Netherlands sends team of investigators to crash site

PM Rutte vows perpetrators will be brought to justice as number of Dutch deaths rises to 189

Dutch prime minister Mark Rutte signs a condolence register at the ministry of safety and justice in The Hague for relatives and friends of the victims of Malaysian Airlines flight MH17. Photograph: Bart Maat/EPA

Dutch prime minister Mark Rutte signs a condolence register at the ministry of safety and justice in The Hague for relatives and friends of the victims of Malaysian Airlines flight MH17. Photograph: Bart Maat/EPA

 

As the Netherlands observed a national day of mourning yesterday, during which the number of Dutch confirmed to have died on flight MH17 rose to 189, prime minister Mark Rutte put those responsible on notice that the country would not rest “until they are brought to justice”.

With flags flying at half-mast on official buildings and the nation still in deep shock, Mr Rutte acknowledged for the first time that it appeared the Malaysia Airlines passenger jet had been brought down by a missile, though he remained unwilling to speculate on who might have fired it.

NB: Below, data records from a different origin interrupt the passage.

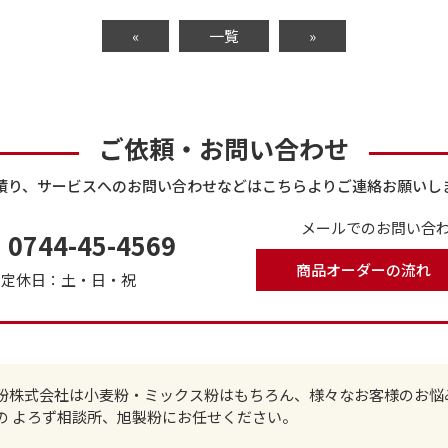
«
一覧
»
ご依頼・お問い合わせ
積り、サービスへのお問い合わせなどはこちらよりご連絡お願いし
メールでのお問い合わ
0744-45-4569
商品オーダーの流れ
で
定休日：土・日・祝
粉株式会社は小麦粉・ミックス粉はもちろん、様々なお客様のお悩
の よろず相談所、旭製粉にお任せください。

After speaking to both the US president Barack Obama and Russian president, Vladimir Putin, Mr Rutte said a team of Dutch forensic investigators was on its way to Ukraine. He said he had demanded they be given “a safe corridor” to reach the crash site near the Russian border.

After Mr Obama’s conversation with Mr Rutte, a White House spokesperson said the US was willing to give “immediate assistance” to those calling for “a prompt, full, credible and unimpeded international investigation”.

During their conversation Mr Rutte said Mr Putin had expressed his condolences for the Dutch lives lost in the tragedy, and assured him that he too wanted to see a “full, independent and international inquiry” as soon as possible.

However, Mr Rutte warned that an independent probe would be just “an initial step” – a message apparently echoed last night by the UN Security Council, which said in a statement that any investigation would have to be followed by “appropriate accountability”.

‘Terrorist act’

Petro Poroshenko

He has been personally urging other European leaders, including Angela Merkel and David Cameron, to get their experts involved in as broadly based a crash investigation as possible.

Mr Rutte, who cut short a holiday in southern Germany on news of the loss of the jet, told reporters: “The whole of the Netherlands is in deep mourning.

“Thursday began as a beautiful summer day and ended in the blackest possible way.”

Malaysia Airlines says it has been making arrangements to fly relatives of the dead to the Ukrainian capital, Kiev, where floral tributes have been placed outside the Dutch embassy.

It is understood to be offering financial support to the families to help as many as wish to to make the trip.

Flowers in tribute

The book of condolences was also signed by King Willem-Alexander and Queen Maxima, who postponed the twice-yearly photoshoot with their three daughters, princesses Amalia, Alexia and Ariane, scheduled for yesterday.

In a brief statement, the king said, “Just like the rest of the Netherlands, my wife and I follow the news from minute to minute and hope to have more clarity soon.”

It is understood the remains of the Dutch people who died will be repatriated “as soon as possible”, although given the difficulty of retrieving the bodies, there is no schedule yet.